Thread Pool in Java slower than serial version

I have a program that expands a given node to find the next possible nodes (children) and save/return them in childrenSet. I first implemented this serially like this:

    private Set<ReversiState> getChildrenSerial() {

        HashSet<ReversiState> childrenSet = new HashSet<>();

        // For each piece of the player, add the children.
        for(int row=0; row<BOARD_SIZE; row++){
            for(int col=0; col<BOARD_SIZE; col++){

                // This is where the heavy work happens
                addChildrenForPosition(childrenSet, row, col);
            }
        }

        return childrenSet;
    }

When I run my program using this, it finishes in around 9.7 seconds. The minimax algorithm that uses this method can on average search for a depth of 7.0 nodes.

However, I wanted to be able to search deeper, as that is more desirable for the outcome I want. To do that, I tried to use Java's ThreadPoolExecutor as a static final in the same class. But got worse results.

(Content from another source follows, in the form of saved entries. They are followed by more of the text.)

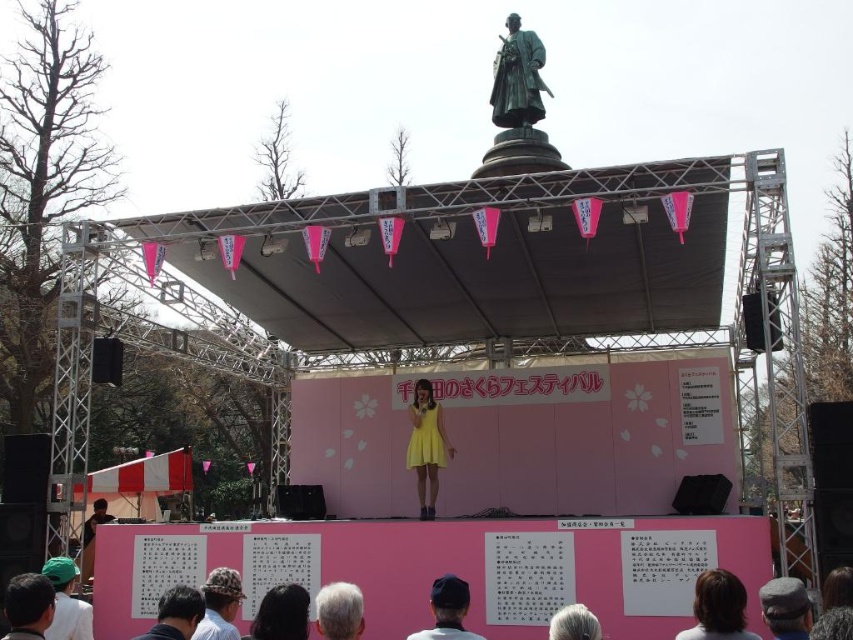 You are a photographer at the event and want to place a small camera bag between the dark blue fabric cap at lower center and the dark gray fabric hat at lower center. Given that the camera bag is 15 cm wide, can you fit it between them without overlapping either item?

The dark blue fabric cap at lower center has a lesser width compared to dark gray fabric hat at lower center. Since the camera bag is 15 cm wide, it depends on the total space between them. However, since the description only mentions the relative widths of the items and not the distance between them, we cannot determine if the bag will fit based on the given information.

You are standing at the event and want to place a new decoration between the two points, point (x=288, y=582) and point (x=50, y=561). Which point should the decoration be closer to if you want it to be in front of the stage backdrop?

The decoration should be closer to point (x=50, y=561) because point (x=288, y=582) is behind point (x=50, y=561), so placing it near the front point (x=50, y=561) keeps it in front of the backdrop.

You are attending an outdoor event and notice two hats on the stage. The green fabric hat at lower left and the gray fabric hat at lower right. Which hat is positioned lower on the stage?

The green fabric hat at lower left is located below the gray fabric hat at lower right, so the green fabric hat at lower left is positioned lower on the stage. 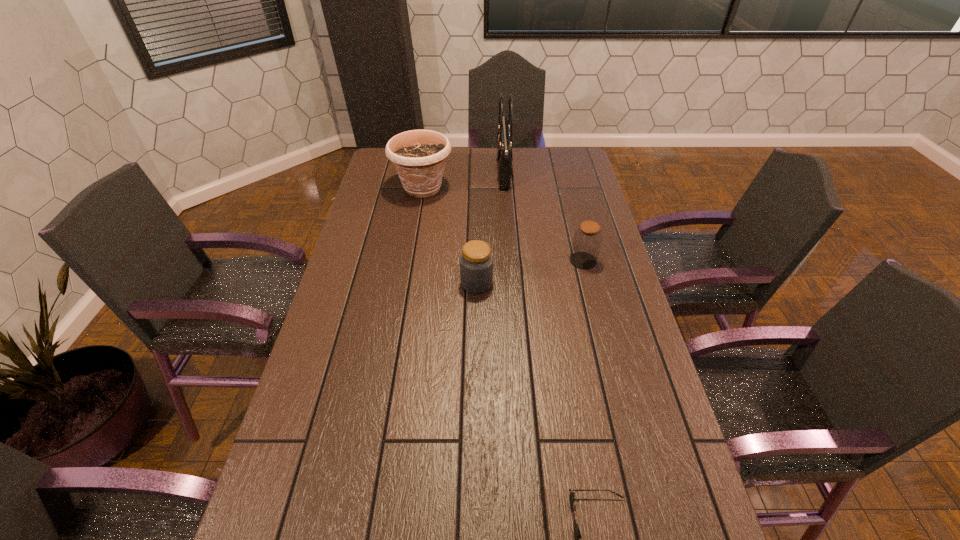 At what (x,y) coordinates should I click in order to perform the action: click on jar that is the second closest to the tallest object. Please return your answer as a coordinate pair (x, y). This screenshot has height=540, width=960. Looking at the image, I should click on (476, 261). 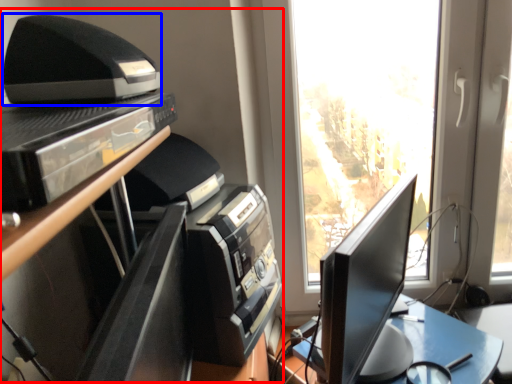 Question: Which object is further to the camera taking this photo, entertainment center (highlighted by a red box) or printer (highlighted by a blue box)?

Choices:
 (A) entertainment center
 (B) printer

Answer: (A) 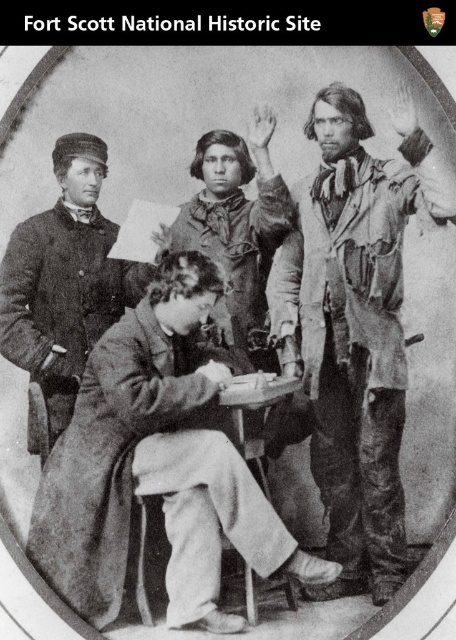 Looking at the historical photograph from Fort Scott National Historic Site, you notice two garments worn by the individuals in the image. The coarse woolen coat at center and the ragged fabric shirt at right. Which garment has a wider width?

The coarse woolen coat at center has a larger width than the ragged fabric shirt at right.

You are an observer looking at the historical photograph from Fort Scott National Historic Site. You notice two items of clothing in the image. The first is the ragged fabric shirt at right, and the second is the smooth leather jacket at center. Which of these two items is positioned farther to the east in the photograph?

The ragged fabric shirt at right is positioned to the right of the smooth leather jacket at center, so it is farther to the east in the photograph.

Looking at the historical photograph from Fort Scott National Historic Site, you notice two shirts in the image. The ragged fabric shirt at right and the worn fabric shirt at center. Which of these shirts is bigger in size?

A: The ragged fabric shirt at right is larger in size compared to the worn fabric shirt at center.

private static final int NB_THREADS = 8;
private static final ThreadPoolExecutor executor = (ThreadPoolExecutor) 
    Executors.newFixedThreadPool(NB_THREADS);

And implemented the getChildrenParallel method. This is essentially the same as getChildrenSerial, but gives the task addChildrenForPosition to the thread pool to handle.

    private Set<ReversiState> getChildrenParallel() {

        HashSet<Future<Void>> threadResults = new HashSet<>();
        HashSet<ReversiState> childrenSet = new HashSet<>();

        // For each piece of the player, add the children.
        for(int row=0; row<BOARD_SIZE; row++){
            for(int col=0; col<BOARD_SIZE; col++){

                // Multi-threading takes final variables.
                final Integer rowFinal = row;
                final Integer colFinal = col;

                Submit a task to the thread pool.
                Future<Void> future = executor.submit(

                         // This is the method where the heavy work happens
                    () -> addChildrenForPosition(childrenSet, rowFinal, colFinal), 
                    null);
                threadResults.add(future);
                }
            }
        }

        // Wait for all tasks to finish.
        for(Future<Void> future : threadResults){
            try{
                future.get();
            } catch(Exception e){
                e.printStackTrace();
            }
        }
        return childrenSet;
    }

I of course expected this to run faster than the serial version as the threads are emulated by the OS to somewhat give the resemblance of actual parallelism. However this takes on average 11 seconds to run and the depth reduces to an average of 6.3. It is slightly worse than the serial implementation when I expected at least a doubling on performance.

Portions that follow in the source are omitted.